◆ Assignment
Which lines in the records below include the word "atención"? Report each of them in full.
===== Extracted data
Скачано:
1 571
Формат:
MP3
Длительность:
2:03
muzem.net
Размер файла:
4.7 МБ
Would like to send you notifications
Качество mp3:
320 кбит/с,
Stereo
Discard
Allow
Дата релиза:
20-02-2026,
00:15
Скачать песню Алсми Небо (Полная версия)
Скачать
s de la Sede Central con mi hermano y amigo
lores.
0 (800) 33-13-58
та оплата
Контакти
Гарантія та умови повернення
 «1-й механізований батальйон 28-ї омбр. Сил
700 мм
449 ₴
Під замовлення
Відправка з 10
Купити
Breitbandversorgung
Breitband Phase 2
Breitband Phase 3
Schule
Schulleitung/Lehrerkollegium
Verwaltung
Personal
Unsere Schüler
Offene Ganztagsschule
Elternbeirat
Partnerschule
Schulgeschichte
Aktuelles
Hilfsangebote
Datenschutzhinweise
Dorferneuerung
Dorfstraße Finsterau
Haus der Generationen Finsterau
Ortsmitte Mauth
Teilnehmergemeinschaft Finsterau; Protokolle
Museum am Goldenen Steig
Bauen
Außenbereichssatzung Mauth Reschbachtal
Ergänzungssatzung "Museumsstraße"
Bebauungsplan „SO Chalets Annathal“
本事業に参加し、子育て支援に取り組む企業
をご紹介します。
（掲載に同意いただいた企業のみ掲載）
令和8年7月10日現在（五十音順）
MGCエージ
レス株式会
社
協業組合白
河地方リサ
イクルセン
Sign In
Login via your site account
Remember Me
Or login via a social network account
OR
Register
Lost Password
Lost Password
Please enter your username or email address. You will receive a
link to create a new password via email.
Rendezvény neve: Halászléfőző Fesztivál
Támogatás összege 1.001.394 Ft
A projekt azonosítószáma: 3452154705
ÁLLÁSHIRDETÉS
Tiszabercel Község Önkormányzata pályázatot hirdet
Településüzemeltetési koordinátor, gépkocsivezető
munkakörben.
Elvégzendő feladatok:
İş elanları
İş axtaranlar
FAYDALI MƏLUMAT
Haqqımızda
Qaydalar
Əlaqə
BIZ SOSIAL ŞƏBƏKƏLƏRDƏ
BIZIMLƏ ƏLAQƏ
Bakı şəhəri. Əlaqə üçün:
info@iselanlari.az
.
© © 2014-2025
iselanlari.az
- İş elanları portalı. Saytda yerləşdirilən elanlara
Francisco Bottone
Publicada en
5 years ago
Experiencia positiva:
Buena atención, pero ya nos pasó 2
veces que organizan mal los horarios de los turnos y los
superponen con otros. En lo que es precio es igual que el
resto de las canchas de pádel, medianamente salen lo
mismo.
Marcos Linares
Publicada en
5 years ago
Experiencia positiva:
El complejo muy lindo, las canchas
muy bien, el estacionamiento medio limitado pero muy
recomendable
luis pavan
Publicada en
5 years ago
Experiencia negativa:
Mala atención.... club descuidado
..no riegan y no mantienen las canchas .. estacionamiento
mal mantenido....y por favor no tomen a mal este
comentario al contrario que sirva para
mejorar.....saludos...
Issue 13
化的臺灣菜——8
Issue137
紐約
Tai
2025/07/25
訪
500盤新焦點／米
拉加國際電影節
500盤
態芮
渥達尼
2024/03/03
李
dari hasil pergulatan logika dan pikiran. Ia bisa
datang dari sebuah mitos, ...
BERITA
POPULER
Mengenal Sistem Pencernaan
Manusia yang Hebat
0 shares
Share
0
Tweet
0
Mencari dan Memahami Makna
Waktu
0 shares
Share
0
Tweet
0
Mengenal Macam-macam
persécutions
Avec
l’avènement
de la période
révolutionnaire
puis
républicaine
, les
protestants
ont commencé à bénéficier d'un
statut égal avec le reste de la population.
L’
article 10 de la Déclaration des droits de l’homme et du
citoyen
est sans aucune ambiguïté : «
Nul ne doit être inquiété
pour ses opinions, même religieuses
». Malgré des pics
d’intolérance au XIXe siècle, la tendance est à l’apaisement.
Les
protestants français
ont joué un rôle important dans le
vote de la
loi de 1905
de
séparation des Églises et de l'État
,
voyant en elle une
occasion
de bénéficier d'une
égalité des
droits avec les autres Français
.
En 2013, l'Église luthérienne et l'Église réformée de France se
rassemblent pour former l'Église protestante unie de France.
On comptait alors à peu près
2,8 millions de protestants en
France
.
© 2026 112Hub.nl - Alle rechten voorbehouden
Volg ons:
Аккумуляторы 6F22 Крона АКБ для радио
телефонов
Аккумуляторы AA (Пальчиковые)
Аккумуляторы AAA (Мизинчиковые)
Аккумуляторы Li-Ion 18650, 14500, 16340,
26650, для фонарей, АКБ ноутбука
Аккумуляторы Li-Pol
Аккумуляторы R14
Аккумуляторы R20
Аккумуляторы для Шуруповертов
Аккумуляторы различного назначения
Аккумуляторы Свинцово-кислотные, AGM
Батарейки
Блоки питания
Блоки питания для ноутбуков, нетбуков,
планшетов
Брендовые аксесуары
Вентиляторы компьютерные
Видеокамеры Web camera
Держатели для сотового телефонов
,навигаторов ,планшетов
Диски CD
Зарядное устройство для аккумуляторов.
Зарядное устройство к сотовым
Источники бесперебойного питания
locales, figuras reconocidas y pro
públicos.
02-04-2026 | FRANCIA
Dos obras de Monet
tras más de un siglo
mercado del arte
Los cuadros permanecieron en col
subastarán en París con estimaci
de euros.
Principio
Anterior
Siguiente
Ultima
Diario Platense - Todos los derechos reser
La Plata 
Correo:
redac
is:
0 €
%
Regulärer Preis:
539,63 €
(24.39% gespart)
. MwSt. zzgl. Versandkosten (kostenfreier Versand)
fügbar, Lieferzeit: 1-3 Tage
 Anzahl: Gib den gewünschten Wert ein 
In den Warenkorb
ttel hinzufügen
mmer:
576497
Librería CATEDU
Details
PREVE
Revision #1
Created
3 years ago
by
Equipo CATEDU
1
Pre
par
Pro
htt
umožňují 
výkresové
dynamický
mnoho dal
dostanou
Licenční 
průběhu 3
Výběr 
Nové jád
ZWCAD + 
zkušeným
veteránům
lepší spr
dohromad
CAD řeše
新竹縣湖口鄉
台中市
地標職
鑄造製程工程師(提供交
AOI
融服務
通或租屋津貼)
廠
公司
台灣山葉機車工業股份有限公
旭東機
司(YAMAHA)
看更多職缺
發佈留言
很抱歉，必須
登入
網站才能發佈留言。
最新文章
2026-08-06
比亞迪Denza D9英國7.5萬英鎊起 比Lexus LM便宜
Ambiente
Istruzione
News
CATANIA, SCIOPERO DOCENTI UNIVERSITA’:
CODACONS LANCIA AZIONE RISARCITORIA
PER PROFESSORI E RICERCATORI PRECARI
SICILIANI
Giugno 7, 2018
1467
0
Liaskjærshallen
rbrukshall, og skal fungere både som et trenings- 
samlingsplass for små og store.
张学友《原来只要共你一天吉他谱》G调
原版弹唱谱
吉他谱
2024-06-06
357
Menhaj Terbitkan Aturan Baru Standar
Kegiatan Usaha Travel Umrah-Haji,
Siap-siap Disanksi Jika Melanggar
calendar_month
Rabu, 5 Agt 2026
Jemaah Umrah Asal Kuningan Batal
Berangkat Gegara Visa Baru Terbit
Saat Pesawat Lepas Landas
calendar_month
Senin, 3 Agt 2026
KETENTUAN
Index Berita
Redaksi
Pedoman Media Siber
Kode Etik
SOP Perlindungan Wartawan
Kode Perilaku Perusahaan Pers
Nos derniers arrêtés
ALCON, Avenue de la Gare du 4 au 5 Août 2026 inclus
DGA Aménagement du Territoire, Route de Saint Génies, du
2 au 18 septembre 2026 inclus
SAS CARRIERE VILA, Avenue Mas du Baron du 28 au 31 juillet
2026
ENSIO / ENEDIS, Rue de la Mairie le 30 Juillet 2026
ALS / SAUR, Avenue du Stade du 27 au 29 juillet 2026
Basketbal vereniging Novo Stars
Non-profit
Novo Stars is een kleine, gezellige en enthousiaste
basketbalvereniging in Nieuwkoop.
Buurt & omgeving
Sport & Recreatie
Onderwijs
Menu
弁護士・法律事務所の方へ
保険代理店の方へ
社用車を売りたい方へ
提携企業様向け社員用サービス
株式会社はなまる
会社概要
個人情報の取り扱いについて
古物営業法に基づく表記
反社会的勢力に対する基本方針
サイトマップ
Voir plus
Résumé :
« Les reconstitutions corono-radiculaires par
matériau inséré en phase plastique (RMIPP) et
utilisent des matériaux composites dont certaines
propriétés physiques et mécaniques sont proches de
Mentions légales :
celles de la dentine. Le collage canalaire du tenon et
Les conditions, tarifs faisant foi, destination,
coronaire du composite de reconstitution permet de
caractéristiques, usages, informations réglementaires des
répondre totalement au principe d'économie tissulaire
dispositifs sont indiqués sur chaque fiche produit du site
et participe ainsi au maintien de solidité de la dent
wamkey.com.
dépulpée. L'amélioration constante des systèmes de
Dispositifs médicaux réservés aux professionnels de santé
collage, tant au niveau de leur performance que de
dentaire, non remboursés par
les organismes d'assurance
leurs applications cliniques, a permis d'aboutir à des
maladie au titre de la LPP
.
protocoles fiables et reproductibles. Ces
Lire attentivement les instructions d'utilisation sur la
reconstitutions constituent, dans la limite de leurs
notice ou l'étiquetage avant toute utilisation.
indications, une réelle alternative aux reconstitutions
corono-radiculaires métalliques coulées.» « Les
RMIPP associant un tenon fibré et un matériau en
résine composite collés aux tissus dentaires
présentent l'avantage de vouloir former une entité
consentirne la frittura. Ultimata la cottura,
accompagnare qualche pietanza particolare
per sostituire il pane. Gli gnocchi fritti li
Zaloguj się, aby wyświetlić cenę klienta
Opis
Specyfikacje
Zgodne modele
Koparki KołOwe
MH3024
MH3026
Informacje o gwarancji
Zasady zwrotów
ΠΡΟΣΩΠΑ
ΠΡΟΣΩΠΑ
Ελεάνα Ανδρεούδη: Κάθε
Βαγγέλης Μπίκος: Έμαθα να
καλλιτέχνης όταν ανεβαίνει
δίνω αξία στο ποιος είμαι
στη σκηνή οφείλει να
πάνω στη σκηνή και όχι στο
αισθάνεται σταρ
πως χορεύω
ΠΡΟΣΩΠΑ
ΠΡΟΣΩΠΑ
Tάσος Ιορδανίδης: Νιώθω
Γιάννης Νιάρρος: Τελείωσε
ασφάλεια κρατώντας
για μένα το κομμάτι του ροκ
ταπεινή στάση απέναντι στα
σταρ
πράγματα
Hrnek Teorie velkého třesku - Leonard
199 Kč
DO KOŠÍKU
==========
◆ Response to the exercise
Buena atención, pero ya nos pasó 2
Mala atención.... club descuidado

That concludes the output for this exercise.